*TASK REQUIREMENTS*
If a line appears in the data below, it must appear in your answer exactly as given.

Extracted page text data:

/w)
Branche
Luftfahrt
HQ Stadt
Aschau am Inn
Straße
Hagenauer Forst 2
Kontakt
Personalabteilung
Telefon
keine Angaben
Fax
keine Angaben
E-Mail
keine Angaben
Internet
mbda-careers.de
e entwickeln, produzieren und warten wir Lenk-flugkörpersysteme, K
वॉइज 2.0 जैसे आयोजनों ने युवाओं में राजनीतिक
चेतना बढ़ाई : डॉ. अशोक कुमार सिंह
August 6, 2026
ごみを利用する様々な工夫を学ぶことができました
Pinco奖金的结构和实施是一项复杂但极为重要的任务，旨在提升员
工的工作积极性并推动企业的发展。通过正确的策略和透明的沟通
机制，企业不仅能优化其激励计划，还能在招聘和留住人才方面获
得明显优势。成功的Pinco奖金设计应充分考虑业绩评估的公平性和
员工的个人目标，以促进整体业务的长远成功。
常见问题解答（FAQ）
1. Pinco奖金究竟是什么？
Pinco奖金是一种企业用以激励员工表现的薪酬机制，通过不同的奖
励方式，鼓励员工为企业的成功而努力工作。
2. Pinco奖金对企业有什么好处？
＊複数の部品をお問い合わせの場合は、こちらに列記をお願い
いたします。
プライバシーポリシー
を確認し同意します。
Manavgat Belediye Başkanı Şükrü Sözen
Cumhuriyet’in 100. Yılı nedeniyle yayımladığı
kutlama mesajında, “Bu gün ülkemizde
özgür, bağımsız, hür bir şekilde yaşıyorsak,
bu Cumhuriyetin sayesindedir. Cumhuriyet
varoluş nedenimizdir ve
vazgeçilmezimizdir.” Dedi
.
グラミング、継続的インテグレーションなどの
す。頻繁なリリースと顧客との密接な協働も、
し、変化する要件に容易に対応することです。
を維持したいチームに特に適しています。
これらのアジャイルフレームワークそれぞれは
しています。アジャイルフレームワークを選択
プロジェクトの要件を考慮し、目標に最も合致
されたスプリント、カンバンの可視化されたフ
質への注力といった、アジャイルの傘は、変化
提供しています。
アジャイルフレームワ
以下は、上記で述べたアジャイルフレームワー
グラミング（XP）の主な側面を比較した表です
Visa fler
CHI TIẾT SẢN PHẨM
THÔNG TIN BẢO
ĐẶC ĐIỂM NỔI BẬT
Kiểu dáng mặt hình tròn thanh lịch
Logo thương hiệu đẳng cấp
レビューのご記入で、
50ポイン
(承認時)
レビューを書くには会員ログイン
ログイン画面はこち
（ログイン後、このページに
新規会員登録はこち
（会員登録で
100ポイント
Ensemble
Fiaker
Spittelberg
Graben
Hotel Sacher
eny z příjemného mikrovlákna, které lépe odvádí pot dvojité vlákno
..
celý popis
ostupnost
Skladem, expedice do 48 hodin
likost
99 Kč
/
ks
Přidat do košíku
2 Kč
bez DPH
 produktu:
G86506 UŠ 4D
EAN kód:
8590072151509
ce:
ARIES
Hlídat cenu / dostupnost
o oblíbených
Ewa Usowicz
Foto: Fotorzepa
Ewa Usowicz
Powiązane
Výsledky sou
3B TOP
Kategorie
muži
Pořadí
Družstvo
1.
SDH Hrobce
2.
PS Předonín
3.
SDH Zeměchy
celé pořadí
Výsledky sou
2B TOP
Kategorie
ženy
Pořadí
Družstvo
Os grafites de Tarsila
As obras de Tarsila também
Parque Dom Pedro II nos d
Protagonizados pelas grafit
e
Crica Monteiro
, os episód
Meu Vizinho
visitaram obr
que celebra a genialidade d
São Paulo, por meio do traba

*TASK RESPONSE*
/w)
Branche
Luftfahrt
HQ Stadt
Aschau am Inn
Straße
Hagenauer Forst 2
Kontakt
Personalabteilung
Telefon
keine Angaben
Fax
keine Angaben
E-Mail
keine Angaben
Internet
mbda-careers.de
e entwickeln, produzieren und warten wir Lenk-flugkörpersysteme, K
वॉइज 2.0 जैसे आयोजनों ने युवाओं में राजनीतिक
चेतना बढ़ाई : डॉ. अशोक कुमार सिंह
August 6, 2026
ごみを利用する様々な工夫を学ぶことができました
Pinco奖金的结构和实施是一项复杂但极为重要的任务，旨在提升员
工的工作积极性并推动企业的发展。通过正确的策略和透明的沟通
机制，企业不仅能优化其激励计划，还能在招聘和留住人才方面获
得明显优势。成功的Pinco奖金设计应充分考虑业绩评估的公平性和
员工的个人目标，以促进整体业务的长远成功。
常见问题解答（FAQ）
1. Pinco奖金究竟是什么？
Pinco奖金是一种企业用以激励员工表现的薪酬机制，通过不同的奖
励方式，鼓励员工为企业的成功而努力工作。
2. Pinco奖金对企业有什么好处？
＊複数の部品をお問い合わせの場合は、こちらに列記をお願い
いたします。
プライバシーポリシー
を確認し同意します。
Manavgat Belediye Başkanı Şükrü Sözen
Cumhuriyet’in 100. Yılı nedeniyle yayımladığı
kutlama mesajında, “Bu gün ülkemizde
özgür, bağımsız, hür bir şekilde yaşıyorsak,
bu Cumhuriyetin sayesindedir. Cumhuriyet
varoluş nedenimizdir ve
vazgeçilmezimizdir.” Dedi
.
グラミング、継続的インテグレーションなどの
す。頻繁なリリースと顧客との密接な協働も、
し、変化する要件に容易に対応することです。
を維持したいチームに特に適しています。
これらのアジャイルフレームワークそれぞれは
しています。アジャイルフレームワークを選択
プロジェクトの要件を考慮し、目標に最も合致
されたスプリント、カンバンの可視化されたフ
質への注力といった、アジャイルの傘は、変化
提供しています。
アジャイルフレームワ
以下は、上記で述べたアジャイルフレームワー
グラミング（XP）の主な側面を比較した表です
Visa fler
CHI TIẾT SẢN PHẨM
THÔNG TIN BẢO
ĐẶC ĐIỂM NỔI BẬT
Kiểu dáng mặt hình tròn thanh lịch
Logo thương hiệu đẳng cấp
レビューのご記入で、
50ポイン
(承認時)
レビューを書くには会員ログイン
ログイン画面はこち
（ログイン後、このページに
新規会員登録はこち
（会員登録で
100ポイント
Ensemble
Fiaker
Spittelberg
Graben
Hotel Sacher
eny z příjemného mikrovlákna, které lépe odvádí pot dvojité vlákno
..
celý popis
ostupnost
Skladem, expedice do 48 hodin
likost
99 Kč
/
ks
Přidat do košíku
2 Kč
bez DPH
 produktu:
G86506 UŠ 4D
EAN kód:
8590072151509
ce:
ARIES
Hlídat cenu / dostupnost
o oblíbených
Ewa Usowicz
Foto: Fotorzepa
Ewa Usowicz
Powiązane
Výsledky sou
3B TOP
Kategorie
muži
Pořadí
Družstvo
1.
SDH Hrobce
2.
PS Předonín
3.
SDH Zeměchy
celé pořadí
Výsledky sou
2B TOP
Kategorie
ženy
Pořadí
Družstvo
Os grafites de Tarsila
As obras de Tarsila também
Parque Dom Pedro II nos d
Protagonizados pelas grafit
e
Crica Monteiro
, os episód
Meu Vizinho
visitaram obr
que celebra a genialidade d
São Paulo, por meio do traba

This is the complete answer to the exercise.